Even though pharmaceutical companies have historically been able to crank out nice profits based on the patented products they develop, competition among these companies remains fierce. There is, thus, a constant risk of competitors beating you to market with new and better products. Currency fluctuation is also a risk, as the company sells its products worldwide. In the long run, currencies tend to even out, so this risk is limited in the long term. There is risk of government intervention in the form of price controls. A recent example of this risk is the letter from U.S. House representative Henry Waxman to Gilead Sciences (NASDAQ:GILD) over the price of the new drug, Sovaldi. There is also the risk of being sued from competitors over patent infringement. This is fairly common in the industry.


We have seen how the company has struggled somewhat with its growth rate lately. But it could still be a good investment if the low growth rate is reflected in the price one has to pay for the stock.

There are lots of pharmaceutical companies to choose from, but in this case, I thought it would be interesting to compare Pfizer with another giant pharma company in the U.S., Merck (NYSE:MRK), and with its acquisition target, AstraZeneca.

Pfizer Merck AstraZeneca
Price/Sales 3.9x 3.9x 3.5x
Price/Earnings 18.0x 37.5x 35.5x
Yield 3.4% 3.1% 3.9%

Source: Morningstar.

As can be seen in the table above, AstraZeneca is the cheapest on Price/Sales, and offers the highest dividend yield of the three. On Price/Earnings, however, Pfizer wins the race with its P/E of 18.0x. This is the exact same multiple as the broader market, as represented by the S&P 500. Its dividend yield comes in as number two.

I would say that based on the multiples above, Pfizer is neither very cheap nor very expensive, but slightly more attractive than the other two companies in the table.

The Dividend

This company used to be a stellar dividend grower, increasing the dividend like clockwork every year. But as mentioned, something happened to this trend about a decade ago. The last split was way back in 1999. And the stock is still just trading around $30.

In 2009, the company did what was once unthinkable. It cut its dividend in half, from $0.32 to $0.16. Since then, though, it has appreciated 62.5% to $0.26 per share.
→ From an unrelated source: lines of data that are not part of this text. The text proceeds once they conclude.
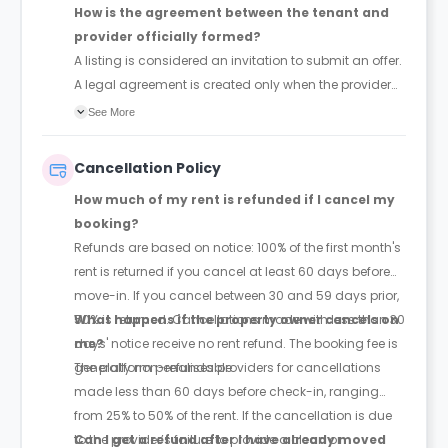
How is the agreement between the tenant and
provider officially formed?
A listing is considered an invitation to submit an offer.
A legal agreement is created only when the provider
accepts the tenant's offer, provided the tenant hasn't
See More
withdrawn it first.
Cancellation Policy
How much of my rent is refunded if I cancel my
booking?
Refunds are based on notice: 100% of the first month's
rent is returned if you cancel at least 60 days before
move-in. If you cancel between 30 and 59 days prior,
50% is returned. Cancellations made with less than 30
What happens if the property owner cancels on
days' notice receive no rent refund. The booking fee is
me?
generally non-refundable.
The platform penalises providers for cancellations
made less than 60 days before check-in, ranging
from 25% to 50% of the rent. If the cancellation is due
to the provider’s failure to provide a clean or
Can I get a refund after I have already moved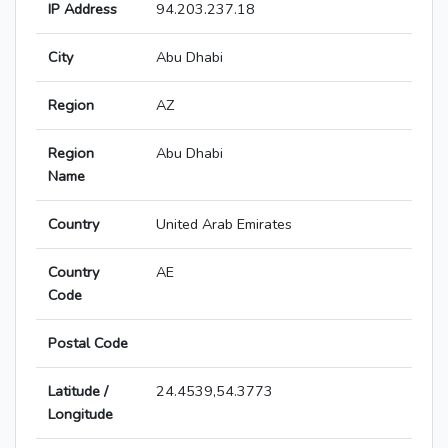
IP Address
94.203.237.18
City
Abu Dhabi
Region
AZ
Region
Abu Dhabi
Name
Country
United Arab Emirates
Country
AE
Code
Postal Code
Latitude /
24.4539,54.3773
Longitude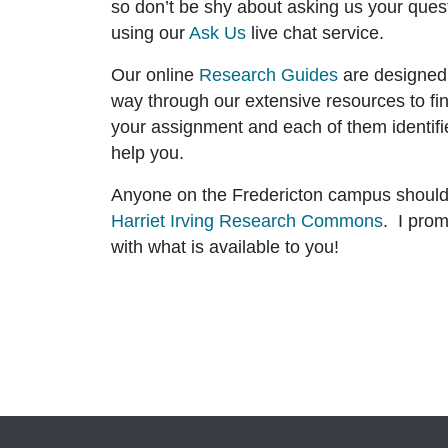
so don’t be shy about asking us your ques
using our
Ask Us
live chat service.
Our online
Research Guides
are designed
way through our extensive resources to fi
your assignment and each of them identifi
help you.
Anyone on the Fredericton campus should f
Harriet Irving Research Commons
. I prom
with what is available to you!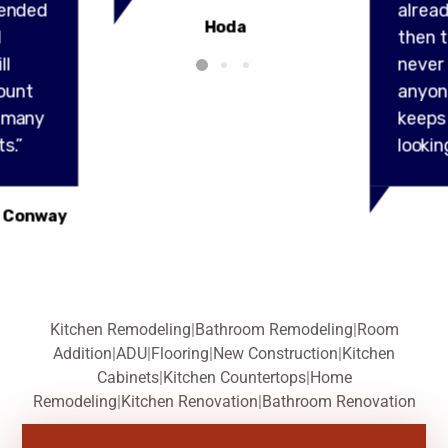
ended
alread
Hoda
l
then t
ll
never
ount
anyon
y many
keeps
s.”
lookin
 Conway
Kitchen Remodeling
|
Bathroom Remodeling
|
Room
Addition
|
ADU
|
Flooring
|
New Construction
|
Kitchen
Cabinets
|
Kitchen Countertops
|
Home
Remodeling
|
Kitchen Renovation
|
Bathroom Renovation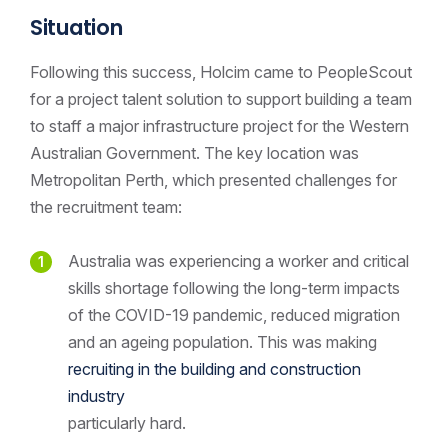
Situation
Following this success, Holcim came to PeopleScout
for a project talent solution to support building a team
to staff a major infrastructure project for the Western
Australian Government. The key location was
Metropolitan Perth, which presented challenges for
the recruitment team:
Australia was experiencing a worker and critical
skills shortage following the long-term impacts
of the COVID-19 pandemic, reduced migration
and an ageing population. This was making
recruiting in the building and construction
industry
particularly hard.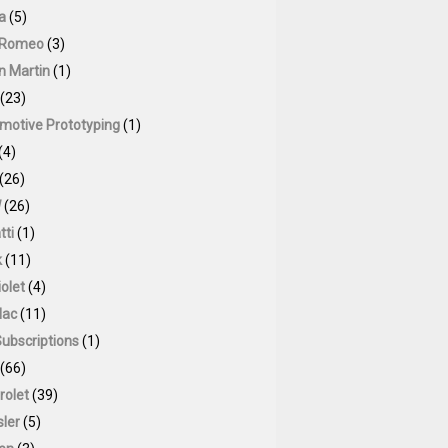
a
(5)
 Romeo
(3)
n Martin
(1)
(23)
motive Prototyping
(1)
(4)
(26)
W
(26)
tti
(1)
k
(11)
olet
(4)
lac
(11)
Subscriptions
(1)
(66)
rolet
(39)
sler
(5)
The big question now is what kind of return can be expected from this company in the future. The mean analyst estimate is for a five-year EPS growth rate of 3% annually. If we assume the same Price/Earnings multiple five years down the road as today and add in the dividend yield of 3.4%, we arrive at an expected total shareholder return of a whopping 6.4%. Even if you really want to invest in the pharma industry, there have got to be better opportunities than this.


Though the company has a solid history of growth, times have changed and the company is struggling to grow its revenues and profits. The expected total shareholder return is just too low to be deserving of your dollars. Look elsewhere for opportunities.

Disclosure: I have no positions in any stocks mentioned, and no plans to initiate any positions within the next 72 hours. I wrote this article myself, and it expresses my own opinions. I am not receiving compensation for it (other than from Seeking Alpha). I have no business relationship with any company whose stock is mentioned in this article.